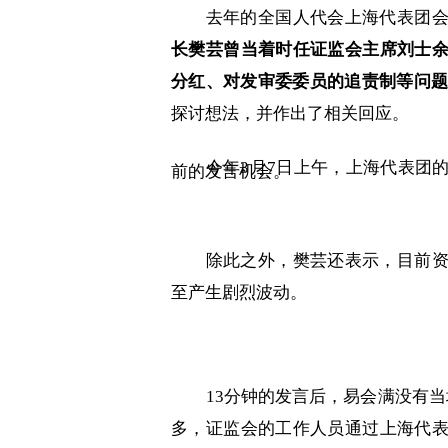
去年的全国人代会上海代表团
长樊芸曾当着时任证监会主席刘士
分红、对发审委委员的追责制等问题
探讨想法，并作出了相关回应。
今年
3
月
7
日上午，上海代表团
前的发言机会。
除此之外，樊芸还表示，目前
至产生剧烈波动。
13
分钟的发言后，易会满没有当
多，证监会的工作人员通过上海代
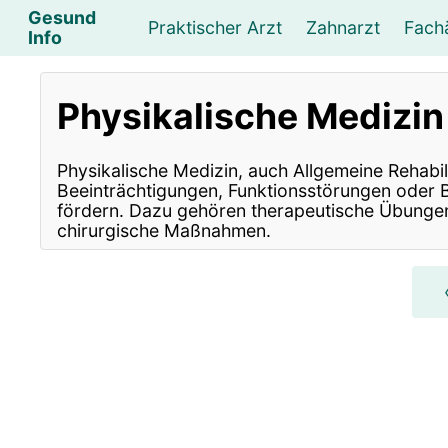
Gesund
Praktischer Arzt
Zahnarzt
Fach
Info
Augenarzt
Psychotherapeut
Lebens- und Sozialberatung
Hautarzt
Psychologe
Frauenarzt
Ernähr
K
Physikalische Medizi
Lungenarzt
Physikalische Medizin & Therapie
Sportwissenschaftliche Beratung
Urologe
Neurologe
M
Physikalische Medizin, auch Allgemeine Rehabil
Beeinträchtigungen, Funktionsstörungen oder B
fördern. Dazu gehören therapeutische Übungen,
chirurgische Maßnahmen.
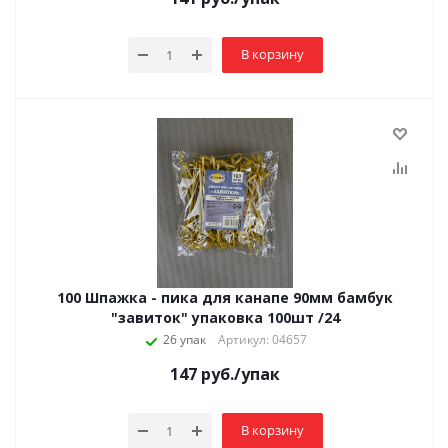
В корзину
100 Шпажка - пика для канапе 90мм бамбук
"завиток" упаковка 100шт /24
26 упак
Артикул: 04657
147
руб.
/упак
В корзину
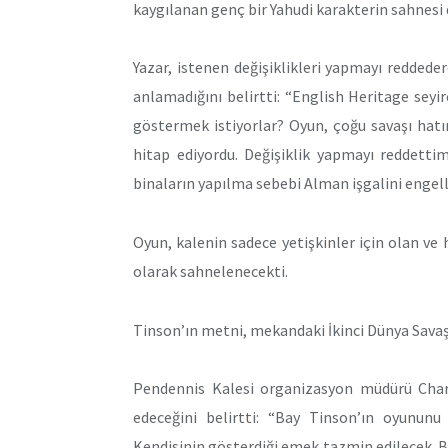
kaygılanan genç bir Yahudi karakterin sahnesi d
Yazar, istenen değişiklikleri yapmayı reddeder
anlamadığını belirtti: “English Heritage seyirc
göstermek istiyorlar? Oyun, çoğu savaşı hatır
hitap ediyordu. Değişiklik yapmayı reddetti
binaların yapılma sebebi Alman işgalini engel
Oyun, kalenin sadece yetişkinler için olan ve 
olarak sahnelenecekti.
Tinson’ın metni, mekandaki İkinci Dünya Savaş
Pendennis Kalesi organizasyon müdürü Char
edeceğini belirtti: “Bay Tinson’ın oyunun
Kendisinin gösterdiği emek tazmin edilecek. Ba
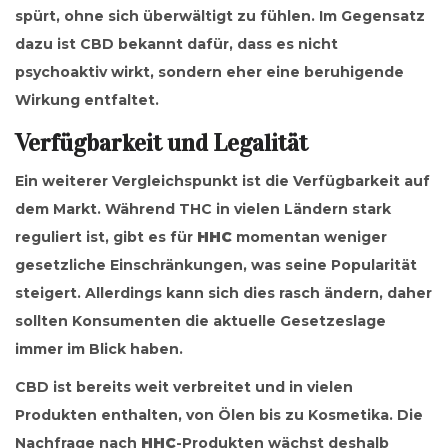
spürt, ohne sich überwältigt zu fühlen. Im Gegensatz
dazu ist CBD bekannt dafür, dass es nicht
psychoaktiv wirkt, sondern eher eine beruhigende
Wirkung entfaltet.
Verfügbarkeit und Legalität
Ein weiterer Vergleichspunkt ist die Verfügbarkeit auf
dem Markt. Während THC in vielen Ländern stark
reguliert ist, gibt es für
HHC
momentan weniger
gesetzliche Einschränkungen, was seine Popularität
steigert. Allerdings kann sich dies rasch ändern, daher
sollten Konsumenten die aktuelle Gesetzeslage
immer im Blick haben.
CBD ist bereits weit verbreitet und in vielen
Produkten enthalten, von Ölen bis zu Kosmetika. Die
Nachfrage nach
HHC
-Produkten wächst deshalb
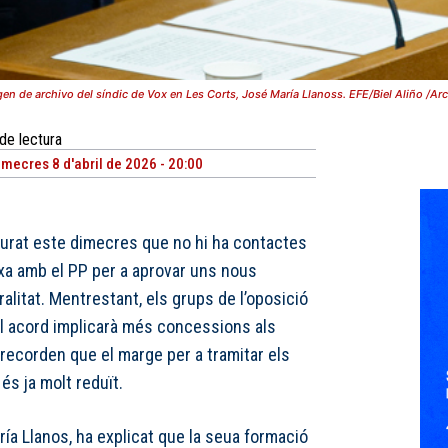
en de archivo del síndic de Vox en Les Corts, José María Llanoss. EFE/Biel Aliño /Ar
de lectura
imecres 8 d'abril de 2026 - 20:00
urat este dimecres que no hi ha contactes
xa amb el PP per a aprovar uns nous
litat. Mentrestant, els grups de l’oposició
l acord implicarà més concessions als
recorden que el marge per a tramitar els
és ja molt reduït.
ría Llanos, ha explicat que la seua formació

--

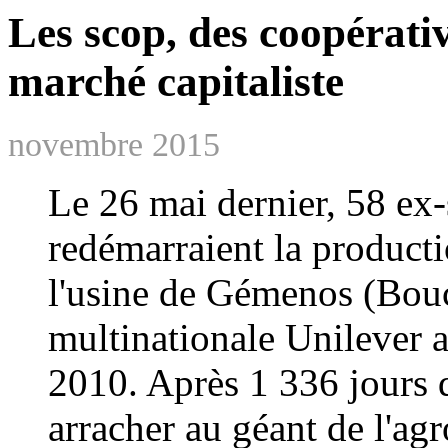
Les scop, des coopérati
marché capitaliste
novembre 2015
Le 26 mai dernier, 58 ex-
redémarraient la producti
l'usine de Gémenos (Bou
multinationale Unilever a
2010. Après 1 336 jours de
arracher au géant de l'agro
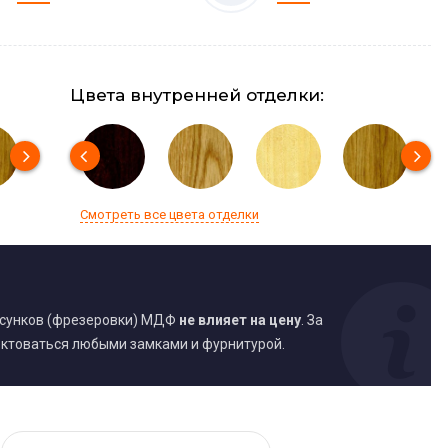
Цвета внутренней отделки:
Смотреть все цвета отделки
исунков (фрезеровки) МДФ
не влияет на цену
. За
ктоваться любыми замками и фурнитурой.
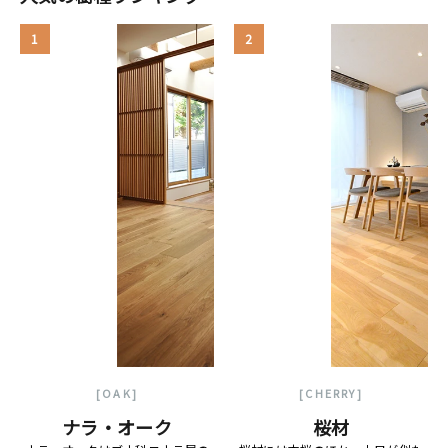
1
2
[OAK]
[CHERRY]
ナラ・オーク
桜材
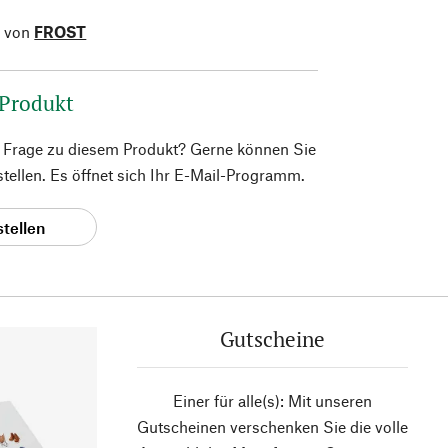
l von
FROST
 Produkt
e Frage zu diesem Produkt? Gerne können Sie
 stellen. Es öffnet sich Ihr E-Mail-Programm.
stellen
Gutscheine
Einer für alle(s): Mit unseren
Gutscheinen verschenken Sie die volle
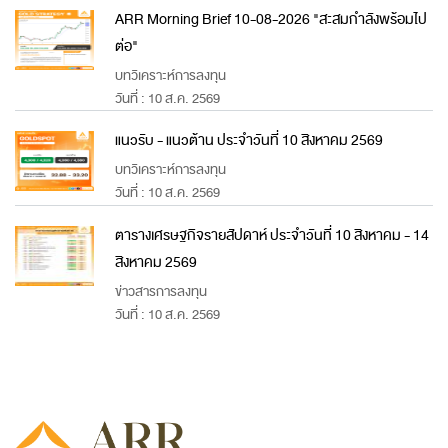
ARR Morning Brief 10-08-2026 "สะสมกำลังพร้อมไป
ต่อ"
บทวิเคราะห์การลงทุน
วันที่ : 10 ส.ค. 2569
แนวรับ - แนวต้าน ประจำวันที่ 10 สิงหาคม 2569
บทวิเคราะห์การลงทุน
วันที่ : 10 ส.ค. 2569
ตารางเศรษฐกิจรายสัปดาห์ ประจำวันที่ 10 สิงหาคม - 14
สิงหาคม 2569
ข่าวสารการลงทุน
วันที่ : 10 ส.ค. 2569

What is being asked :: Find the line with "fördern. Dazu gehören" in the entries above. Set down exactly every line from it up to and including the line with "ría Llanos, ha explicat que la seua formació", images excluded.

Exercise answer ::
fördern. Dazu gehören therapeutische Übungen,
chirurgische Maßnahmen.
В корзину
100 Шпажка - пика для канапе 90мм бамбук
"завиток" упаковка 100шт /24
26 упак
Артикул: 04657
147
руб.
/упак
В корзину
kaygılanan genç bir Yahudi karakterin sahnesi d
Yazar, istenen değişiklikleri yapmayı reddeder
anlamadığını belirtti: “English Heritage seyirc
göstermek istiyorlar? Oyun, çoğu savaşı hatır
hitap ediyordu. Değişiklik yapmayı reddetti
binaların yapılma sebebi Alman işgalini engel
Oyun, kalenin sadece yetişkinler için olan ve 
olarak sahnelenecekti.
Tinson’ın metni, mekandaki İkinci Dünya Savaş
Pendennis Kalesi organizasyon müdürü Char
edeceğini belirtti: “Bay Tinson’ın oyunun
Kendisinin gösterdiği emek tazmin edilecek. Ba
spürt, ohne sich überwältigt zu fühlen. Im Gegensatz
dazu ist CBD bekannt dafür, dass es nicht
psychoaktiv wirkt, sondern eher eine beruhigende
Wirkung entfaltet.
Verfügbarkeit und Legalität
Ein weiterer Vergleichspunkt ist die Verfügbarkeit auf
dem Markt. Während THC in vielen Ländern stark
reguliert ist, gibt es für
HHC
momentan weniger
gesetzliche Einschränkungen, was seine Popularität
steigert. Allerdings kann sich dies rasch ändern, daher
sollten Konsumenten die aktuelle Gesetzeslage
immer im Blick haben.
CBD ist bereits weit verbreitet und in vielen
Produkten enthalten, von Ölen bis zu Kosmetika. Die
Nachfrage nach
HHC
-Produkten wächst deshalb
en de archivo del síndic de Vox en Les Corts, José María Llanoss. EFE/Biel Aliño /Ar
de lectura
imecres 8 d'abril de 2026 - 20:00
urat este dimecres que no hi ha contactes
xa amb el PP per a aprovar uns nous
litat. Mentrestant, els grups de l’oposició
l acord implicarà més concessions als
recorden que el marge per a tramitar els
és ja molt reduït.
ría Llanos, ha explicat que la seua formació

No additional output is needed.